If you installed everything correctly, a link to the experiments page should show up in your terminal. You can follow your link there and customize your experiment, like the example layout below.

You can of course open up the training script at `./train_vae.py`, where you can modify the constants, what is passed to Weights & Biases, or any other tricks you know to make the VAE learn better.

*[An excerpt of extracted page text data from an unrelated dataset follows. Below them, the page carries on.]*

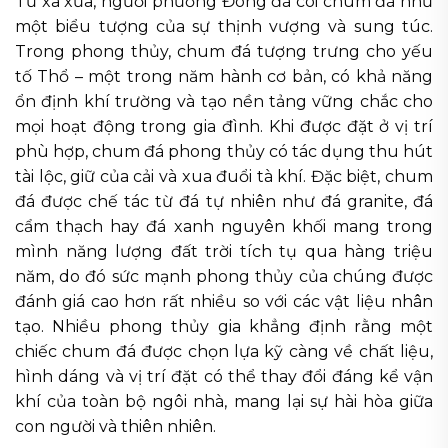
Từ xa xưa, người phương Đông đã coi chum đá như
một biểu tượng của sự thịnh vượng và sung túc.
Trong phong thủy, chum đá tượng trưng cho yếu
tố Thổ – một trong năm hành cơ bản, có khả năng
ổn định khí trường và tạo nền tảng vững chắc cho
mọi hoạt động trong gia đình. Khi được đặt ở vị trí
phù hợp, chum đá phong thủy có tác dụng thu hút
tài lộc, giữ của cải và xua đuổi tà khí. Đặc biệt, chum
đá được chế tác từ đá tự nhiên như đá granite, đá
cẩm thạch hay đá xanh nguyên khối mang trong
mình năng lượng đất trời tích tụ qua hàng triệu
năm, do đó sức mạnh phong thủy của chúng được
đánh giá cao hơn rất nhiều so với các vật liệu nhân
tạo. Nhiều phong thủy gia khẳng định rằng một
chiếc chum đá được chọn lựa kỹ càng về chất liệu,
hình dáng và vị trí đặt có thể thay đổi đáng kể vận
khí của toàn bộ ngôi nhà, mang lại sự hài hòa giữa
con người và thiên nhiên.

Model will be saved periodically to `./vae.pt`

In the experiment tracker, you will have to monitor the hard reconstruction, as we are essentially teaching the network to compress images into discrete visual tokens for use in the transformer as a visual vocabulary.

Weights and Biases will allow you to monitor the temperature annealing, image reconstructions (encoder and decoder working properly), as well as to watch out for codebook collapse (where the network decides to only use a few tokens out of what you provide it).

Once you have trained a decent VAE to your satisfaction, you can move on to the next step with your model weights at `./vae.pt`.

### DALL-E Training

## Training using an Image-Text-Folder

Now you just have to invoke the `./train_dalle.py` script, indicating which VAE model you would like to use, as well as the path to your folder if images and text.

The dataset I am currently working with contains a folder of images and text files, arbitraily nested in subfolders, where text file name corresponds with the image name, and where each text file contains multiple descriptions, delimited by newlines. The script will find and pair all the image and text files with the same names, and randomly select one of the textual descriptions during batch creation.

ex.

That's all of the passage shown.